[Saved data entries]
++++
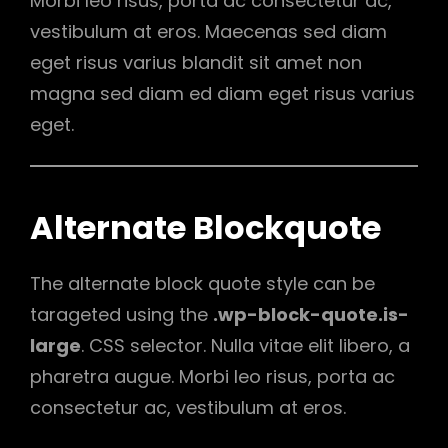
Morbi leo risus, porta ac consectetur ac,
vestibulum at eros. Maecenas sed diam
eget risus varius blandit sit amet non
magna sed diam ed diam eget risus varius
eget.
Alternate Blockquote
The alternate block quote style can be
tarageted using the
.wp-block-quote.is-
large
. CSS selector. Nulla vitae elit libero, a
pharetra augue. Morbi leo risus, porta ac
consectetur ac, vestibulum at eros.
++++
Copy out all the data exactly; skip the pictures.

Morbi leo risus, porta ac consectetur ac,
vestibulum at eros. Maecenas sed diam
eget risus varius blandit sit amet non
magna sed diam ed diam eget risus varius
eget.
Alternate Blockquote
The alternate block quote style can be
tarageted using the
.wp-block-quote.is-
large
. CSS selector. Nulla vitae elit libero, a
pharetra augue. Morbi leo risus, porta ac
consectetur ac, vestibulum at eros.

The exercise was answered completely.